For better or worse, the other Naga to get new art, Kheru Spellsnatcher is similarly non-transformative. While this soon-to-be Snake does have a very flashy new pose, they’re still the same old Naga. Ultimately, this just makes the new art on MTG Arena a simple reprint, with not much explanation behind the change.
Despite the lack of a clear motive, it’s nevertheless always nice to get new art in MTG. That being said, however, this new art is only on MTG Arena, for the time being. Currently, there’s no indication this art will be used elsewhere. This may be a shame to MTG players like u/Gasterakantha who shared their enthusiastic support for the new art.
“I love the directions they went with these and hope they get printed in paper. Sidisi looks so regal!”u/Gasterakantha
Curiously, while Wizards has changed two of the Nagas from Khans of Tarkir, more were left untouched. Sagu Archer, Sultai Flayer, and Sultai Soothsayer all have their original art. At the same time, however, the art of Sultai Ascendancy was changed, leading to added confusion.
Additional Art Adjustments
As well as the changes to the art of Rakshasa and Naga cards, Wizards has also given multiple other cards new art. Some of these, such as Dutiful Return seem to soften the art, as some players describe. Rather than being a rather gruesome fruit basket, the art is now simply a scene from a battlefield. While this isn’t exactly less gorey, it is nonetheless less unsettling.
Currently, it’s unknown exactly why Wizards made all the art changes that they have. Among players, the prevailing opinion appears to be self-censorship, as Wizards tries to make Magic as approachable as possible. While this seems like a sensible suggestion, right now there’s no telling if it’s right or not.

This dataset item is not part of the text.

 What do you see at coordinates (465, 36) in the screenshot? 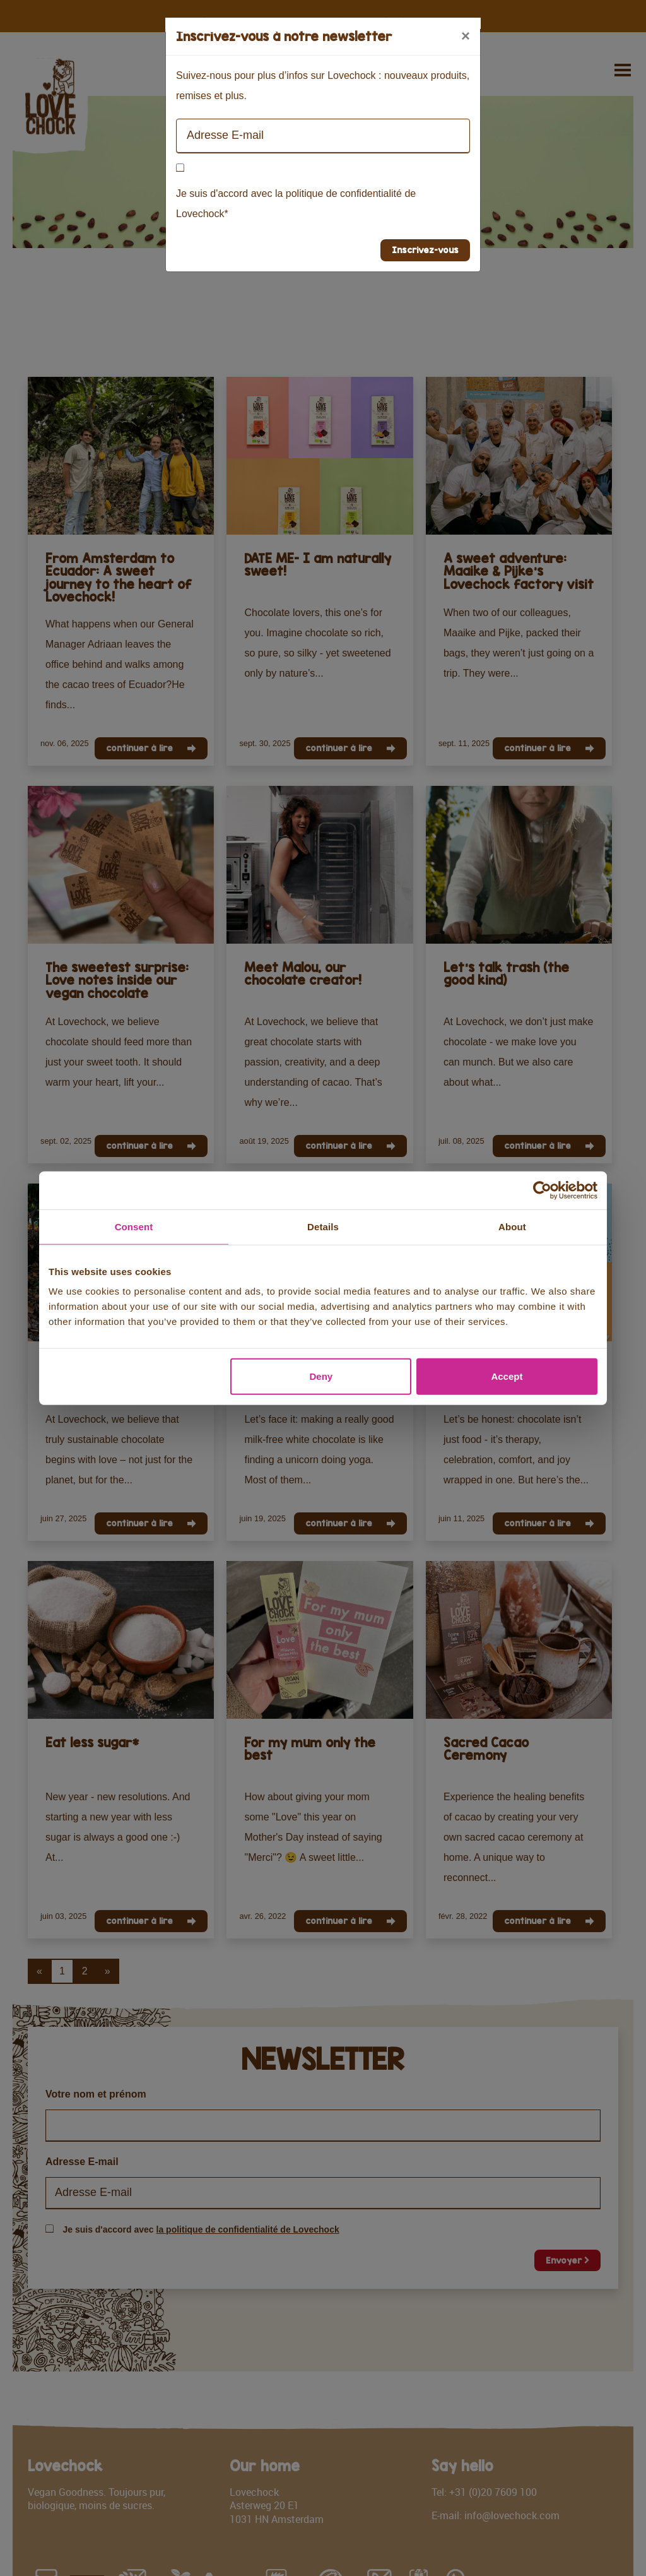 I see `[Close]` at bounding box center [465, 36].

“The art updates for Rakshasa, of course, but also several others that I suspect are to remove exposed bones for the Chinese client, and others to make the Sultai less comically evil (from skimming, it seems they got rid of a lot of depictions of Sultai slave-zombies).”u/mweepinc
Ultimately, we don’t expect these art updates to be the last from Wizards. Moving forward, many reprints are sure to get more culturally appropriate art when the time comes. Players should at least expect this for the remaining Rakshasa cards, provided they get reprinted, that is. Whether or not that will happen, however, remains to be seen, so we’ll just have to wait and see for now.